Other KAND families have different KIF1A variants, each of which would in principle require its own allele-selective ASO design. The total population of affected individuals is roughly 600, but the variant heterogeneity means that a given allele-specific ASO addresses a subset of the population. n-Lorem's working assumption is that several variants are common enough across the cohort to support drug development for shared variants, while singletons would each require their own program.

The throughput constraint is the same one the field as a whole faces: small-batch GMP manufacturing capacity, regulatory bandwidth for a growing pipeline of similar but not identical sponsor-investigator INDs, and the philanthropic funding that subsidizes the per-program cost. Each KAND program n-Lorem accepts increases the cumulative safety database for the chemistry class and the route, which makes subsequent programs faster, but the absolute number of programs the Foundation can run per year is bounded.

The other open question is whether the magnitude of Susannah's clinical response will hold over years of continued dosing, and whether earlier intervention in younger children with the same variant produces correspondingly better outcomes.
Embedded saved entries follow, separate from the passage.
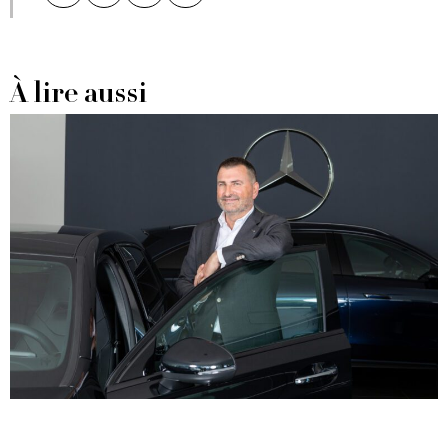
À lire aussi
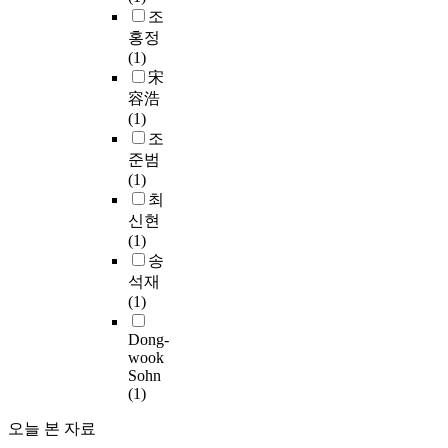
의
라
발
대
공
조
바
질
수
생
를
간
홍정
탕
은
반
되
대
이
(1)
으
악
되
어
상
라
宋
로
화
는
지
으
는
容浩
한
되
정
는
로
생
(1)
행
고
신
판
가
각
조
위
있
적
매
로
이
가
준범
다
인
행
활
보
일
(1)
.
활
위
성
편
어
최
최
보
와
화
화
나
신현
근
는
분
에
되
는
(1)
도
커
위
기
었
공
송
시
녕
기
여
으
적
석재
는
보
도
할
며
인
(1)
‘
행
중
수
,
영
삶
안
요
있
우
역
Dong-
의
전
한
는
리
wook
이
질
에
역
완
Sohn
의
명
’
신
할
충
(1)
도
확
에
경
을
녹
시
히
오늘 본 자료
관
쓰
하
지
공
구
심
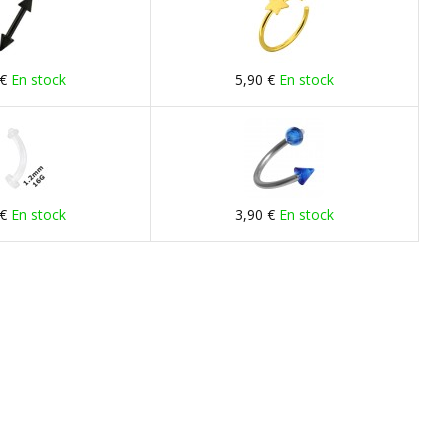
 €
En stock
5,90 €
En stock
 €
En stock
3,90 €
En stock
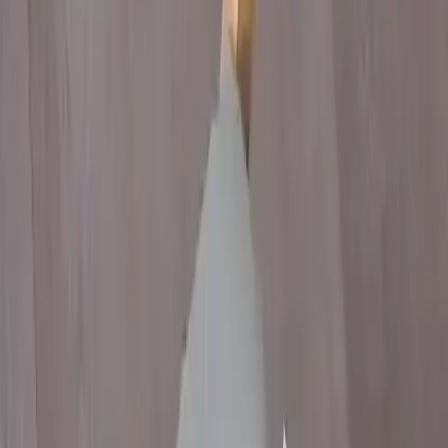
Dizayn açısından, farklı renk seçenekleriyle sunulan bu minder,
dekorasyonunuza uyum sağlar. Böylece, masa ve sandalye
setlerinizle bütünlük sağlayabilir, mekânlarınızın atmosferini daha
şık hale getirebilirsiniz.
## Kullanım Alanları ve İşlevsellik
Bu minder, özellikle uzun süre oturma gerektiren alanlarda büyük
avantaj sağlar. Çalışma masaları, yemek odaları veya misafir
ağırlama alanlarında, kullanıcıların oturma konforunu üst seviyeye
çıkarır. Ayrıca, evde ya da ofisteki dekorasyonunuzu tamamlayacak
şıklıkta tasarlanmıştır. Ortasında yer alan dört dikiş detayı, ürünün
dayanıklılığını artırmakla beraber, stil açısından da hoş bir görünüm
kazandırır. Bu detaylar, ürünün hem sağlam hem de estetik
durmasını sağlar.
## Kullanıcı Yorumları ve Değerlendirmeleri
Ürün, genel olarak kullanıcılar tarafından yüksek bir memnuniyetle
değerlendirilmiştir. Yorumlarda, minderin "çok rahat olduğu",
"yüksek ve konforlu" olduğu vurgulanmaktadır. Ancak, bazı
kullanıcılar, dikişlerin yerleri ve ölçülerin tam olarak beklentileri
karşılamağı yönünde eleştirilerde bulunmuştur.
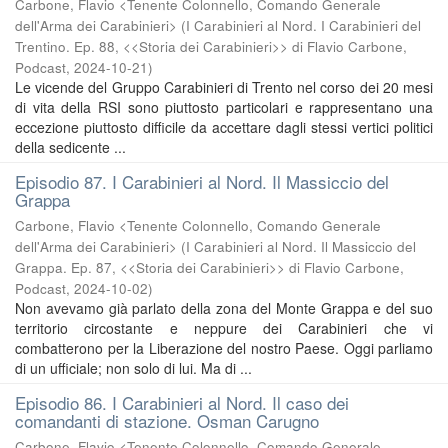
Carbone, Flavio <Tenente Colonnello, Comando Generale
dell'Arma dei Carabinieri>
(
I Carabinieri al Nord. I Carabinieri del
Trentino. Ep. 88, <<Storia dei Carabinieri>> di Flavio Carbone,
Podcast
,
2024-10-21
)
Le vicende del Gruppo Carabinieri di Trento nel corso dei 20 mesi
di vita della RSI sono piuttosto particolari e rappresentano una
eccezione piuttosto difficile da accettare dagli stessi vertici politici
della sedicente ...
Episodio 87. I Carabinieri al Nord. Il Massiccio del
Grappa
Carbone, Flavio <Tenente Colonnello, Comando Generale
dell'Arma dei Carabinieri>
(
I Carabinieri al Nord. Il Massiccio del
Grappa. Ep. 87, <<Storia dei Carabinieri>> di Flavio Carbone,
Podcast
,
2024-10-02
)
Non avevamo già parlato della zona del Monte Grappa e del suo
territorio circostante e neppure dei Carabinieri che vi
combatterono per la Liberazione del nostro Paese. Oggi parliamo
di un ufficiale; non solo di lui. Ma di ...
Episodio 86. I Carabinieri al Nord. Il caso dei
comandanti di stazione. Osman Carugno
Carbone, Flavio <Tenente Colonnello, Comando Generale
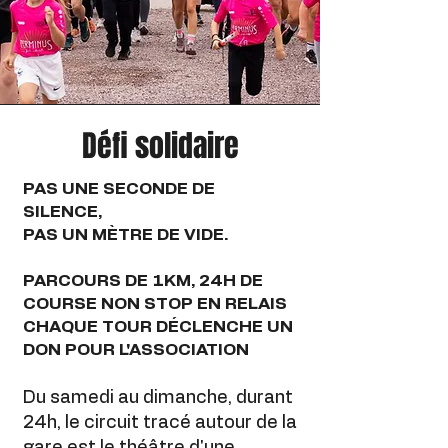
Défi solidaire
PAS UNE SECONDE DE
SILENCE,
PAS UN MÈTRE DE VIDE.
PARCOURS DE 1KM, 24H DE
COURSE NON STOP EN RELAIS
CHAQUE TOUR DÉCLENCHE UN
DON POUR L'ASSOCIATION
Du samedi au dimanche, durant
24h, le circuit tracé autour de la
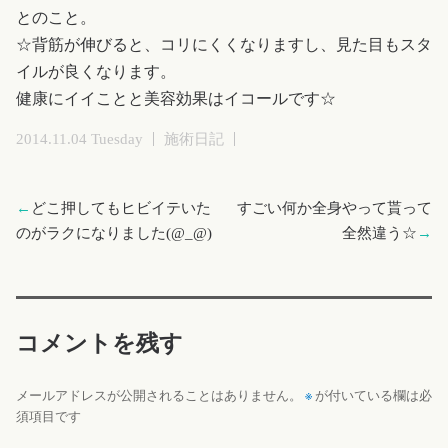
とのこと。
☆背筋が伸びると、コリにくくなりますし、見た目もスタ
イルが良くなります。
健康にイイことと美容効果はイコールです☆
2014.11.04 Tuesday
施術日記
←
どこ押してもヒビイテいた
すごい何か全身やって貰って
のがラクになりました(@_@)
全然違う☆
→
コメントを残す
※
メールアドレスが公開されることはありません。
が付いている欄は必
須項目です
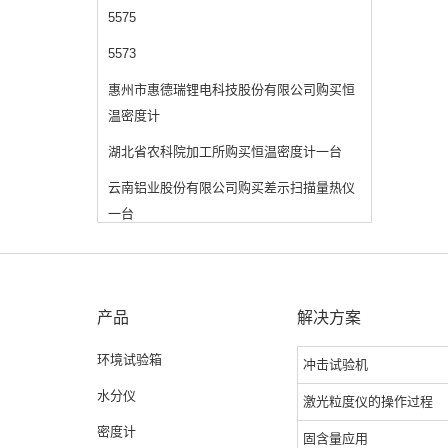
5575
5573
惠州市惠德瑞锂电科技股份有限公司购买恒
温密度计
湖北省农科院加工所购买恒温密度计一台
云南铝业股份有限公司购买差示扫描量热仪
一台
产品
解决方案
环境试验箱
冲击试验机
水分仪
激光粒度仪的操作过程
密度计
固含量应用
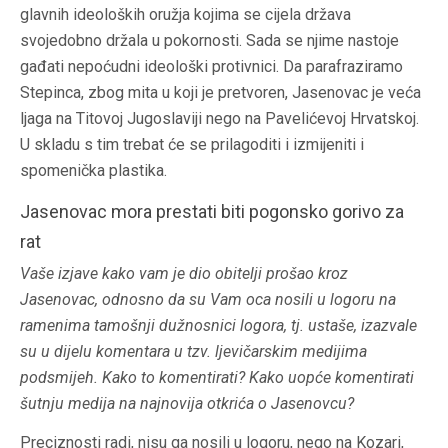
glavnih ideoloških oružja kojima se cijela država
svojedobno držala u pokornosti. Sada se njime nastoje
gađati nepoćudni ideološki protivnici. Da parafraziramo
Stepinca, zbog mita u koji je pretvoren, Jasenovac je veća
ljaga na Titovoj Jugoslaviji nego na Pavelićevoj Hrvatskoj.
U skladu s tim trebat će se prilagoditi i izmijeniti i
spomenička plastika.
Jasenovac mora prestati biti pogonsko gorivo za
rat
Vaše izjave kako vam je dio obitelji prošao kroz
Jasenovac, odnosno da su Vam oca nosili u logoru na
ramenima tamošnji dužnosnici logora, tj. ustaše, izazvale
su u dijelu komentara u tzv. ljevičarskim medijima
podsmijeh. Kako to komentirati? Kako uopće komentirati
šutnju medija na najnovija otkrića o Jasenovcu?
Preciznosti radi, nisu ga nosili u logoru, nego na Kozari,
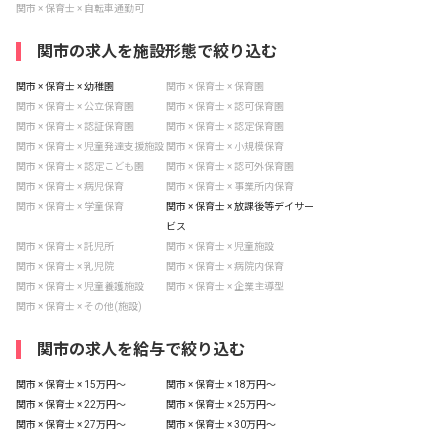
関市 × 保育士 × 自転車通勤可
関市の求人を施設形態で絞り込む
関市 × 保育士 × 幼稚園
関市 × 保育士 × 保育園
関市 × 保育士 × 公立保育園
関市 × 保育士 × 認可保育園
関市 × 保育士 × 認証保育園
関市 × 保育士 × 認定保育園
関市 × 保育士 × 児童発達支援施設
関市 × 保育士 × 小規模保育
関市 × 保育士 × 認定こども園
関市 × 保育士 × 認可外保育園
関市 × 保育士 × 病児保育
関市 × 保育士 × 事業所内保育
関市 × 保育士 × 学童保育
関市 × 保育士 × 放課後等デイサー
ビス
関市 × 保育士 × 託児所
関市 × 保育士 × 児童施設
関市 × 保育士 × 乳児院
関市 × 保育士 × 病院内保育
関市 × 保育士 × 児童養護施設
関市 × 保育士 × 企業主導型
関市 × 保育士 × その他(施設)
関市の求人を給与で絞り込む
関市 × 保育士 × 15万円〜
関市 × 保育士 × 18万円〜
関市 × 保育士 × 22万円〜
関市 × 保育士 × 25万円〜
関市 × 保育士 × 27万円〜
関市 × 保育士 × 30万円〜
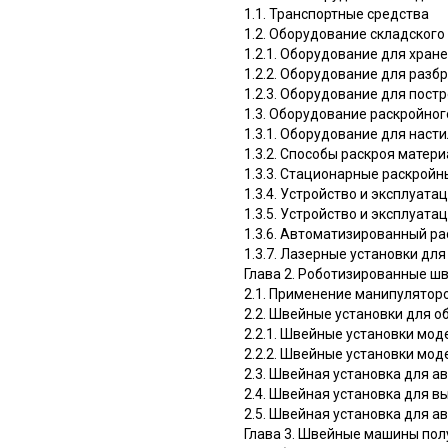
1.1. Транспортные средства
1.2. Оборудование складского
1.2.1. Оборудование для хран
1.2.2. Оборудование для разб
1.2.3. Оборудование для пост
1.3. Оборудование раскройно
1.3.1. Оборудование для наст
1.3.2. Способы раскроя матер
1.3.3. Стационарные раскрой
1.3.4. Устройство и эксплуа
1.3.5. Устройство и эксплуат
1.3.6. Автоматизированный ра
1.3.7. Лазерные установки дл
Глава 2. Роботизированные ш
2.1. Применение манипуляторо
2.2. Швейные установки для о
2.2.1. Швейные установки мо
2.2.2. Швейные установки мо
2.3. Швейная установка для 
2.4. Швейная установка для в
2.5. Швейная установка для а
Глава 3. Швейные машины пол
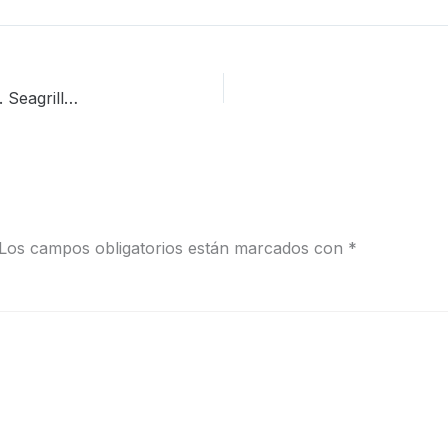
Fotografía de mobiliario en un contexto arquitectónico. Seagrill, Puente Romano, Marbella.
Los campos obligatorios están marcados con
*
The answers will come from the second, third, and tenth treated individual, not from any single case.

Where this connects

The natural-history infrastructure that makes the KAND program scientifically interpretable is described in Wendy Chung and the natural-history-first model. The institutional model that funded and developed Susannah's drug is described in Stanley Crooke and the n-of-many foundation. The chemistry that made the allele-selective ASO design possible is described in How splice-switching ASOs work, although Susannah's drug uses gapmer chemistry and the RNase H mechanism rather than splice modulation.

Sources

  • KIF1A.org. Foundation history, registry partnership with Chung Lab. https://www.kif1a.org
  • n-Lorem Foundation. Press release: positive clinical observations from n-Lorem-treated KIF1A nano-rare patient published in Nature Medicine. August 2024.
  • Boyle EA, Wong M, Chung WK. KIF1A-related disorder. In: GeneReviews. Updated entry on KAND.
  • Charles River Laboratories Eureka blog. The journey of Susannah's personalized ASO. 2024.
  • Columbia University Irving Medical Center. Columbia doctors use customized drug to treat patient with very rare disease. 2024.
  • Oligonucleotide Therapeutics Society. Personalized ASO provides improvements for a girl with KAND, an ultra-rare disease. 2024.
  • CNBC. This 11-year-old has battled a rare disease for years; a breakthrough drug helped deliver relief. January 2026.
  • Klebe S, Lossos A, Azzedine H, et al. KIF1A missense mutations in SPG30, an autosomal recessive spastic paraplegia: distinct phenotypes according to the nature of the mutations. Eur J Hum Genet. 2012;20(6):645-649. (Earlier characterization of the KIF1A clinical and genetic spectrum.)